How to find the similarity between users in Twitter ? How to design a good and efficient idea?

ldaneil

I am working on a project about data mining. my company has given me 6 million dummy customer info of twitter. I was assigned to find out the similarity between any two users. can anyone could give me some ideas how to deal with the large community data? Thanks in advance

Problem : I use the tweets & hashtag info(hashtags are those words highlighted by user) as the two criteria to measure the similarity between two different users. Since the large number of users, and especially there may be millions of hastags & tweets of each user. Can anyone tell me a good way to fast calculate the similarity between two users? I have tried to use FT-IDF to calculate the similarity between two different users, but it seems infeasible. can anyone have a very super algorithm or good ideas which could make me fast find all the similarities between users?

For example:
user A's hashtag = {cat, bull, cow, chicken, duck}
user B's hashtag ={cat, chicken, cloth}
user C's hashtag = {lenovo, Hp, Sony}

clearly, C has no relation with A, so it is not necessary to calculate the similarity to waste time, we may filter out all those unrelated user first before calculate the similarity. in fact, more than 90% of the total users are unrelated with a particular user. How to use hashtag as criteria to fast find those potential similar user group of A? is this a good idea? or we just directly calculate the relative similarity between A and all other users? what algorithm would be the fastest and customized algorithm for the problem?

Pete OHanlon

Is your company going to give your salary to anyone here for solving this? It's your job after all, not ours.

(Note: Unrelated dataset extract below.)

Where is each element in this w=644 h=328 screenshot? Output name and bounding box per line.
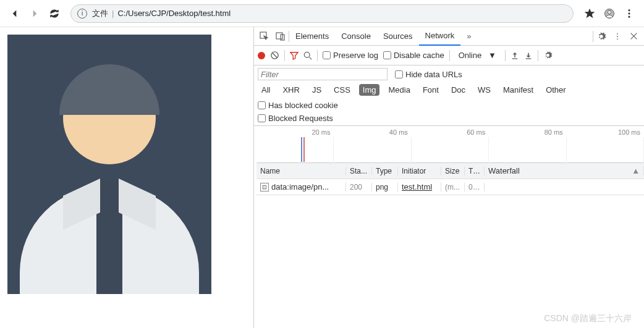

*pre-emptive celebratory nipple tassle jiggle* - Sean Ewington

"Mind bleach! Send me mind bleach!" - Nagy Vilmos

CodeStash - Online Snippet Management | My blog | MoXAML PowerToys | Mole 2010 - debugging made easier

ldaneil

No, I am a University student, and I did not get any salary. I am just want to discuss with some coding Pro and those smart guy. I will be very appreciated if someone could give me some ideas. I think the forum is to discuss programming question, we could help each other and enhance our programming skills. I hope those capable coding Pro give me some hints. Thanks.

jschell

You should eliminate trivial words like 'a', 'and', etc. And then research matching algorithms, I would start with the following google string. algorithms for set matching -string

April Fans

Well - you could try find the similarities or "document distance" of and between the Twitter users by matching their tweets against each other - kind of like the way one search for plagiarism, perhaps that might work. You could start by out by searching the tweets of a particular Twitter user - using some sort of application. If I am not mistaken - I believe Twitter does have something like this available - furthermore, comparisons between and of the groups against each other can be carried out, therefore that way we can get a comparison of the similarity or "document distance" of Twitter users.

April Comm100 - Leading Live Chat Software Provider

ldaneil

yes, definitely have to use String and array to process the data. However, I don't know how exactly to do it. The idea is not clear yet. Thanks very much for your reply. ;)

ldaneil

Thanks very much for your suggestion. I will try to do some research about document distance. To process so huge amount of data like this, normal way is definitely infeasible, have to find a good idea on how to implement it. The project's focus is the idea, the coding should be very simple, but if the idea is very lousy, the whole project will become useless. I am very appreciated for your suggestion.

April Fans

You're very welcome! It was what initially popped into my head - though I believe there is probably a stronger and ideal way to carry such a project out with regards to the large amounts of data you will be dealing with. I find your project quite interesting! Best of Luck! With Kind Regards,

April Comm100 - Leading Live Chat Software Provider

Marc Koutzarov

Take a look at the Levenshtein distance